SAMPLE_fastp.json: Contains quality statistics about the raw reads and the quality controlled reads in JSON format.
SAMPLE_fastp_summary_after.tsv: Contains quality statistics about the quality controlled reads in TSV format.
SAMPLE_fastp_summary_before.tsv: Contains quality statistics about the raw reads in TSV format.
SAMPLE_interleaved.qc.fq.gz: Quality controlled reads
SAMPLE_report.html: HTML report with plots summarizing the quality of the raw and quality controlled reads.
test1_unpaired.qc.fq.gz: Unpaired reads where the other pair was filtered out due to quality control.
test1_unpaired_summary.tsv: TSV file that contains quality statistics about single reads where the other pair was filtered out due to quality control.

KMC¶

SAMPLE.[13|21|71].kmc.json

K-mer statistics for k-mers of length 13, 21 and 71.

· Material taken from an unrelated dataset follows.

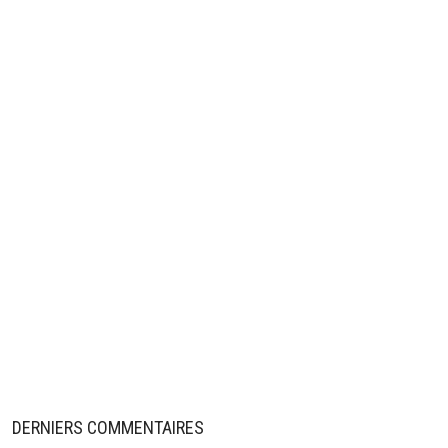
DERNIERS COMMENTAIRES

SAMPLE.[13|21|71].histo.tsv

K-mer frequency table with the columns FREQUENCY, COUNT and SAMPLE. FREQUENCY is the number of times a specific k-mer appears. COUNT is the number of different k-mers that occur a number of times described by FREQUENCY.

Nanopore Reads¶

Input¶

Command for nanopore dataConfiguration FileTSV Table nanopore

-entry wOntQualityControl -params-file example_params/qcONT.yml

Warning

The configuration file shown here is for demonstration and testing purposes only. Parameters that should be used in production can be viewed in the quality control section of one of the YAML files located in the default folder of the Toolkit's GitHub repository.

tempdir: "tmp"
s3SignIn: false
output: "output"
logDir: log
runid: 1
databases: "/mnt/databases"
logLevel: 1
scratch: "/vol/scratch"
steps:
  qcONT:
    input: "test_data/qcONT/ont.tsv"
    porechop:
      additionalParams:
        chunkSize: 450000
        porechop: ""
        filtlong: " --min_length 1000 --keep_percent 90  "
    filterHumanONT:
      additionalParams: "  "
      database:
        download:
          source: https://openstack.cebitec.uni-bielefeld.de:8080/databases/human_filter.db.20231218v2.gz
          md5sum: cc92c0f926656565b1156d66a0db5a3c
    nanoplot:
      additionalParams: ""
resources:
  highmemLarge:
    cpus: 28
    memory: 230
  highmemMedium:
    cpus: 14
    memory: 113
  large:
    cpus: 28
    memory: 58
  medium:
    cpus: 14
    memory: 29
  small:
    cpus: 7
    memory: 14
  tiny:
    cpus: 1
    memory: 1

SAMPLE  READS
nano    https://openstack.cebitec.uni-bielefeld.de:8080/swift/v1/meta_test/SRR16328449_qc.fq.gz

Output¶

Porechop¶

SAMPLE_qc.fq.gz: Gzipped quality controlled reads of the format SAMPLE_qc.fq.gz.

Nanoplot¶

NanoStats.tsv: Statistics of the output reads, such as quality scores and read length.
plots: NanoPlot offers a variety of plots that show the quality, length and quantity of the reads.

Output¶

The following output is produced for short and long reads.

Nonpareil¶

SAMPLE.npa: You can read more here
SAMPLE.npc: You can read more here
SAMPLE.npl: You can read more here
SAMPLE_nonpareil_curves.pdf: Nonpareil curves visualize the estimated average coverage for the current sequencing effort.
SAMPLE_nonpareil_index.tsv: Nonpareil statistics including the Nonpareil diversity index.

Columns:

SAMPLE sample name
C Average coverage of the entire dataset.
diversity is the Nonpareil diversity index.
LR Actual sequencing effort of the dataset.
LRstar is the sequencing effort for nearly complete coverage.
modelR Pearson’s R coefficient betweeen the rarefied data and the projected model.
kappa "Redundancy" value of the entire dataset.

Filtered out Human Sequences¶

SAMPLE_filtered.fq.gz: Sequences without human DNA.
SAMPLE_removed.fq.gz: Sequences that were classified as human DNA.
SAMPLE_summary_[after|before].tsv: Statistics of reads before and after quality control.